Souple, douce, insinuante, la nuit aux gestes lents approche ; elle se glisse muette et grise et d’abord humble, puis se hausse, emplit l’espace et l’assombrit ; elle enveloppe la colline, et les grands arbres nus, le jardin vide et la vieille maison, et les yeux qu’elle embue et l’âme qu’elle endeuille.

Tout se voile et l’être sans défiance est pris à ce jeu triste ; tout s’éteint ; les choses paraissent s’éloigner et décroître ; la voix sourde de la ville immense qui s’étale au bord du fleuve semble plus anonyme encore dans le soir.
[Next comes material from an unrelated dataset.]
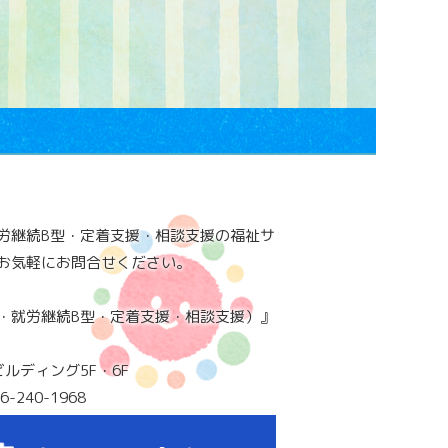
労継続B型・定着支援・相談支援の福祉サ
お気軽にお問合せください。
・就労継続B型・定着支援・相談支援）』
ビルディング5F・6F
6-240-1968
J’ai agi tout le jour, non par goût de l’action, mais pour ne plus penser à ceux que j’ai laissés là-bas. J’ai voulu oublier leurs souffrances que je ne partage plus, la mort qui les guette, les larmes et les étreintes du départ, et j’ai goûté un peu de paix dans le tourbillon salutaire de la vie…

Mais, sous ton poids, nuit souple et froide, l’heure présente et mon repos factice sombrent. Tout le faux décor dont je m’entourais, tout l’air truqué que je respirais, se volatilisent ; ce qui est, fuit sous mes doigts…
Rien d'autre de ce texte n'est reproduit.